Corona patients at Rambam (Photo: Reuven Castro)

A large list of diseases typical of workplaces have been recognized as occupational diseases: exposure to asbestos, X-rays, noise, use of toxic substances and more.

These were recognized as occupational diseases, i.e. as "work accidents."

Exposing an employee to such risks also constituted a ground for claiming compensation from the employer.



All those specific diseases are typical only of workplaces.

Corona, on the other hand, can be defined, for example, as a particularly contagious disease, which a stay in a workplace with poor distance conditions and lack of adherence to rules can cause.

The severity of the illness also has a decisive weight.



The Knesset's special legislation regarding Corona has significance.

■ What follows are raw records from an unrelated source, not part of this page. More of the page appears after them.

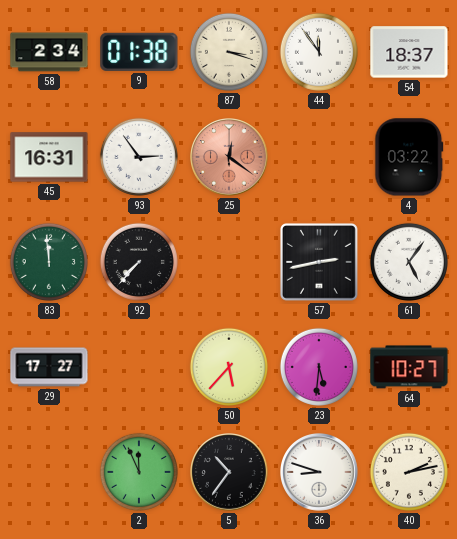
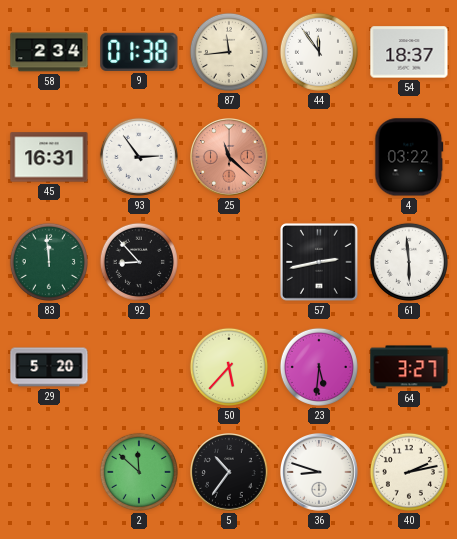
87: 3:18 -> 11:44
25: 12:21 -> 11:22
92: 7:37 -> 8:53
61: 5:06 -> 5:59
29: 17:27 -> 5:20
64: 10:27 -> 3:27
2: 11:56 -> 11:52
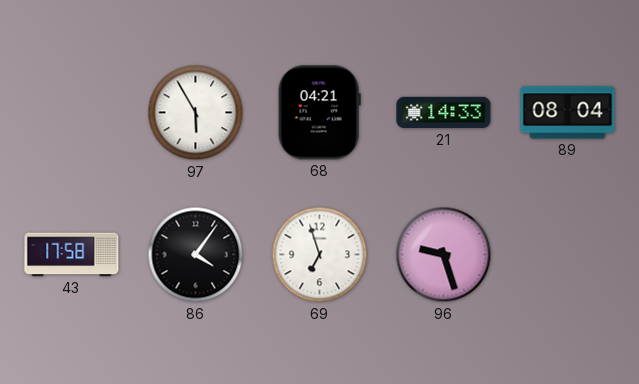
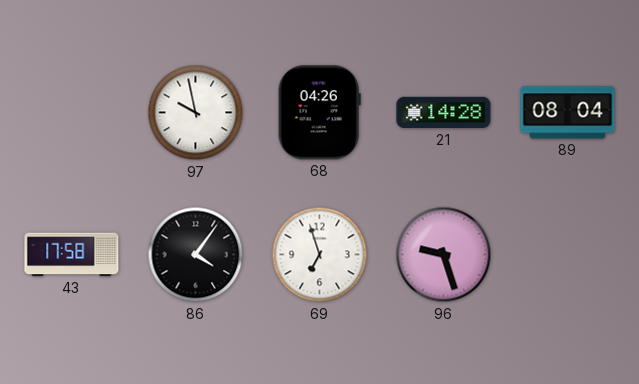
97: 5:55 -> 9:58
68: 04:21 -> 04:26
21: 14:33 -> 14:28
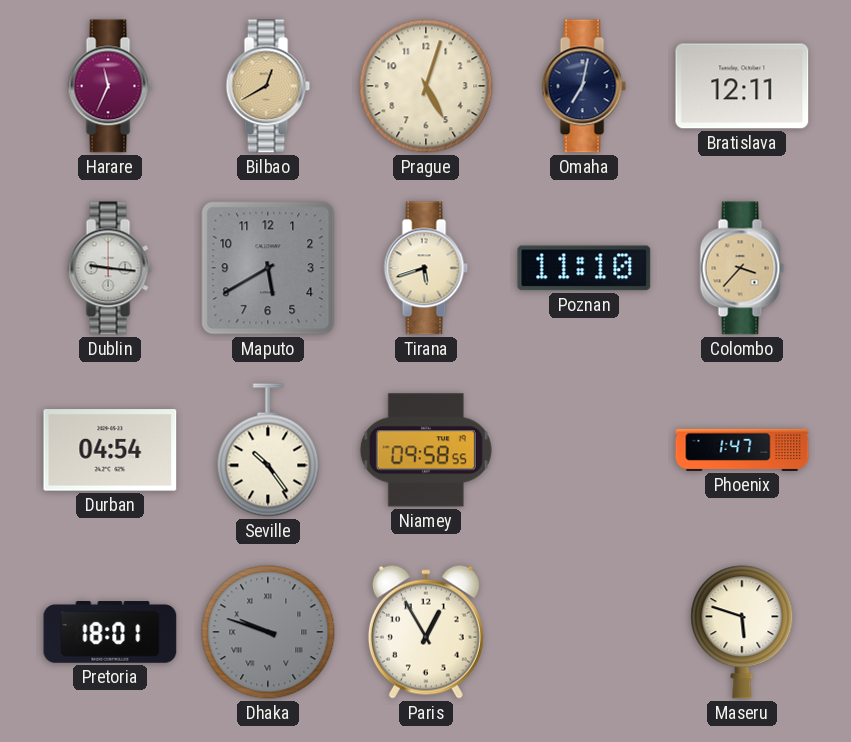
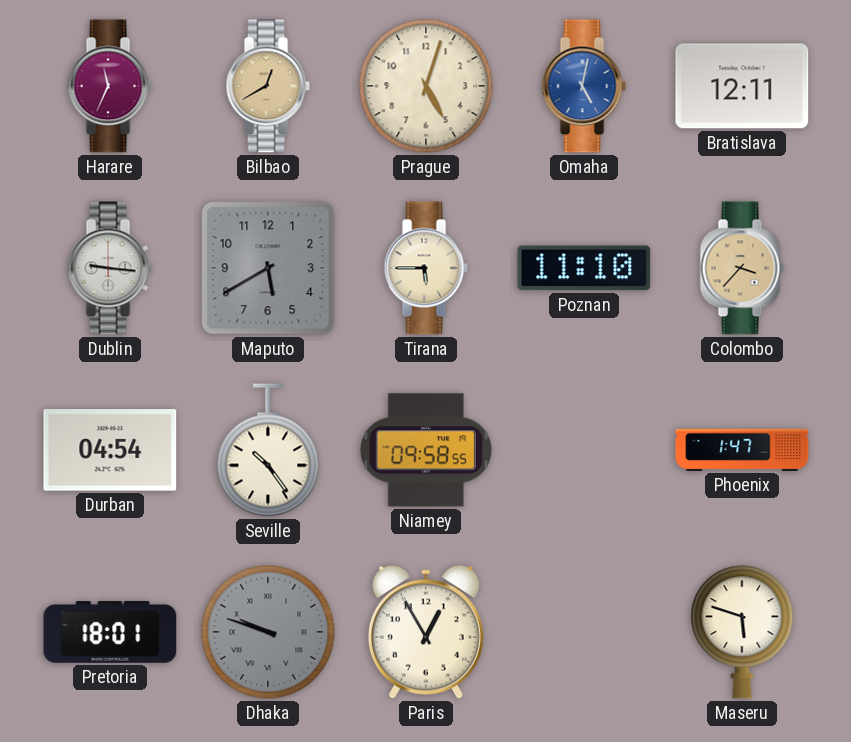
Omaha: 7:02 -> 5:02
Omaha dial: navy -> blue
Tirana: 5:42 -> 5:45
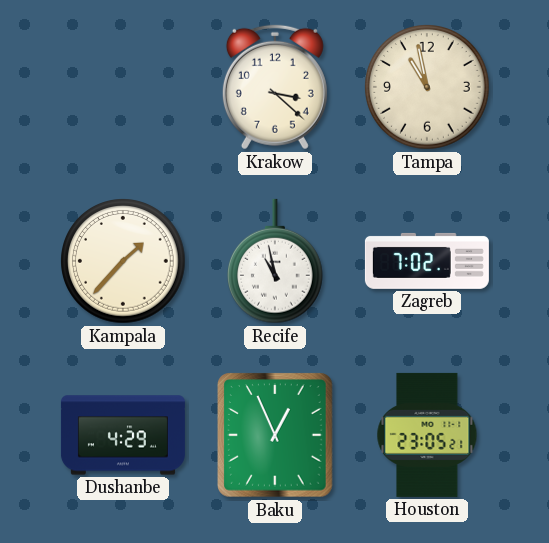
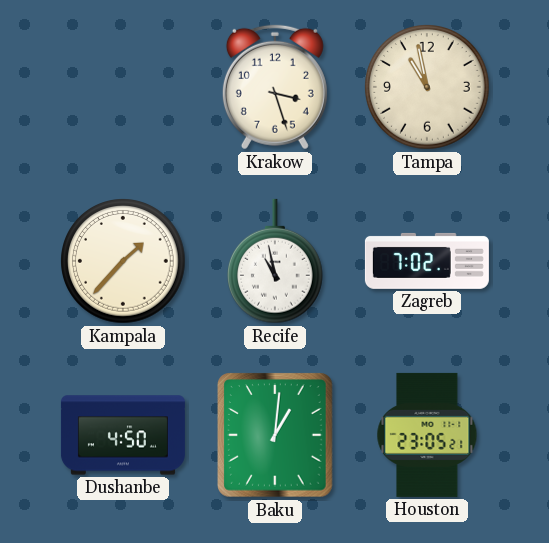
Krakow: 3:22 -> 3:27
Dushanbe: 4:29 -> 4:50
Baku: 12:56 -> 1:01
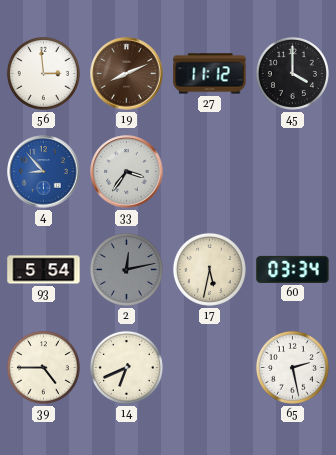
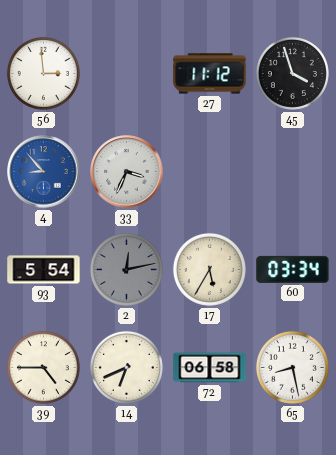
19: 8:11 -> none
45: 4:00 -> 3:57
33: 3:36 -> 3:34
17: 5:32 -> 5:35
72: none -> 06:58
65: 2:28 -> 8:28
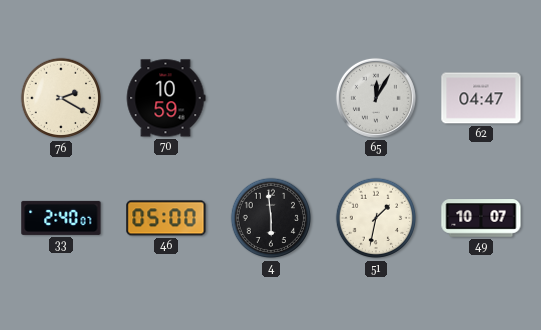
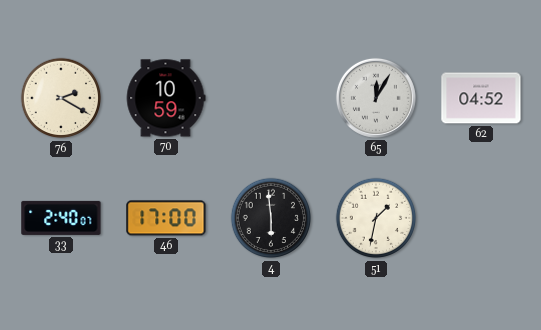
62: 04:47 -> 04:52
46: 05:00 -> 17:00
49: 10:07 -> none
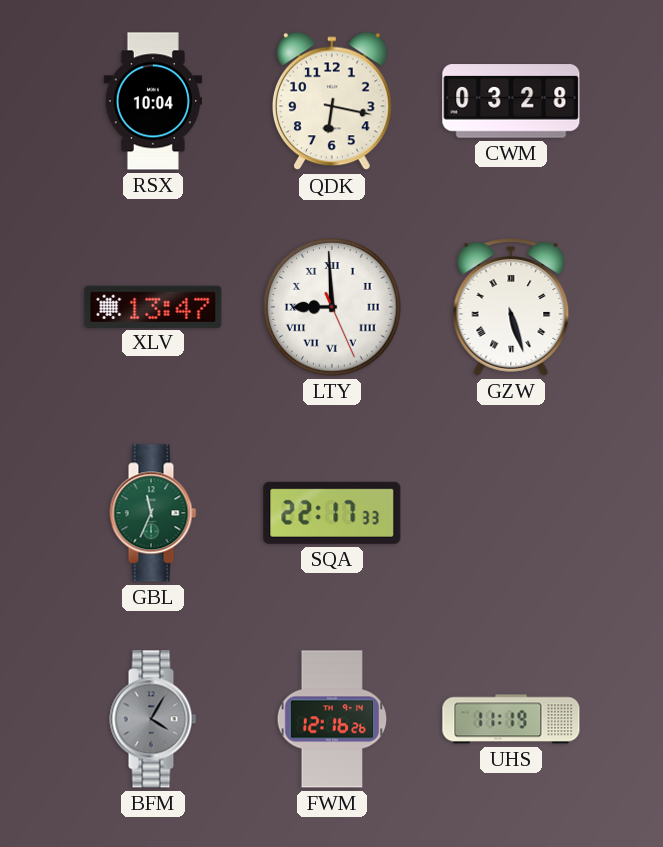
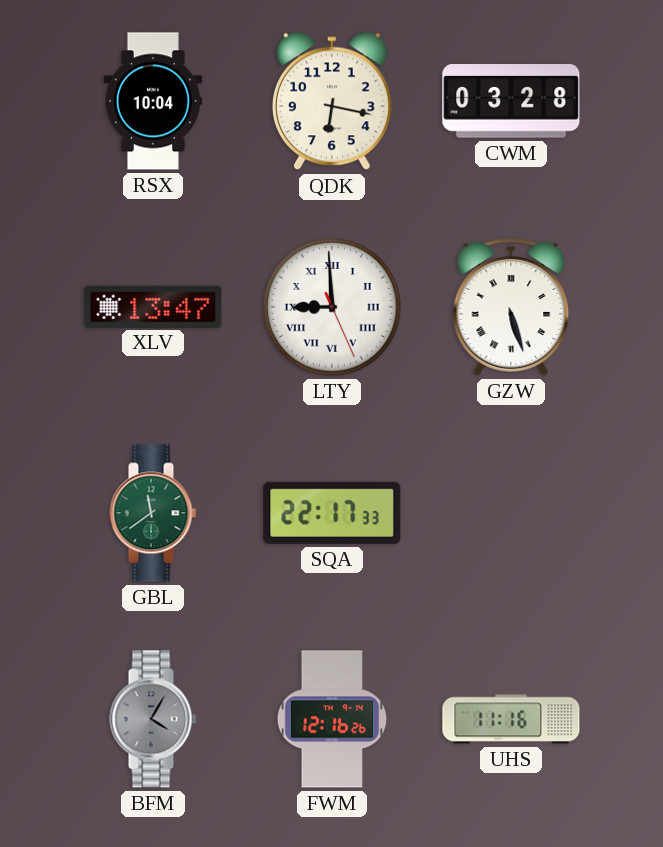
GBL: 11:34 -> 11:39
UHS: 11:19 -> 11:16
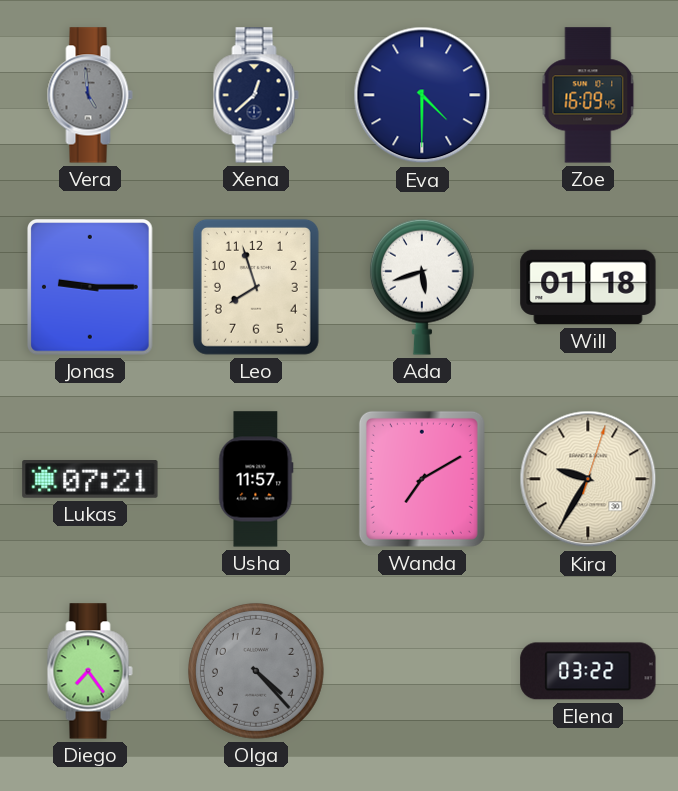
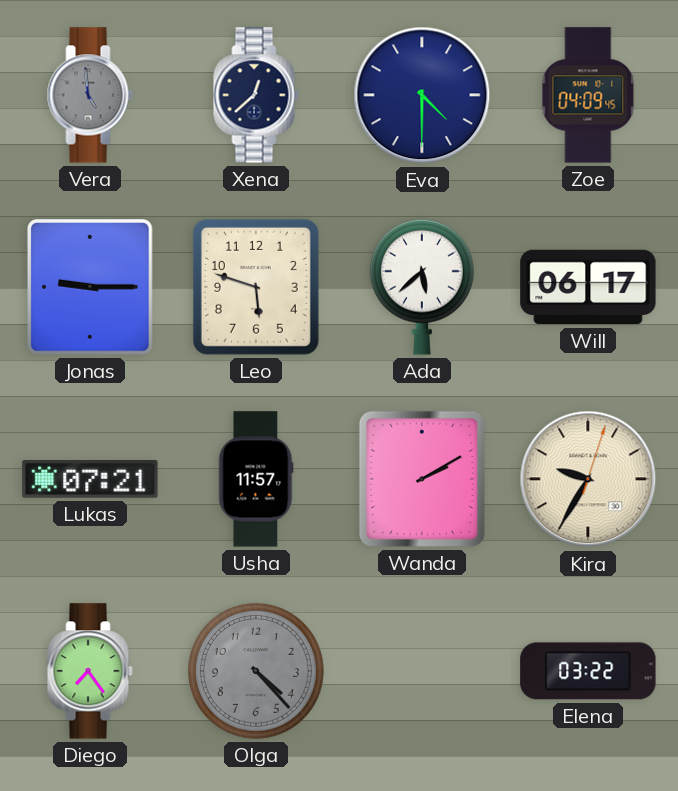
Zoe: 16:09 -> 04:09
Leo: 7:57 -> 5:48
Ada: 5:42 -> 5:38
Will: 01:18 -> 06:17
Wanda: 7:10 -> 2:10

If we assume that a person is very careful, outside his workplace, and does all the necessary actions in order not to get infected, but is forced to come to the workplace in order to make a living and gets infected there from Corona because of working conditions he may be considered a "work injury".

There is no difference between such a person and a hospital nurse who has been infected with an infection originating in the hospital.



The "purple mark" to which employers are committed imposes on them a series of extremely difficult guidelines to implement.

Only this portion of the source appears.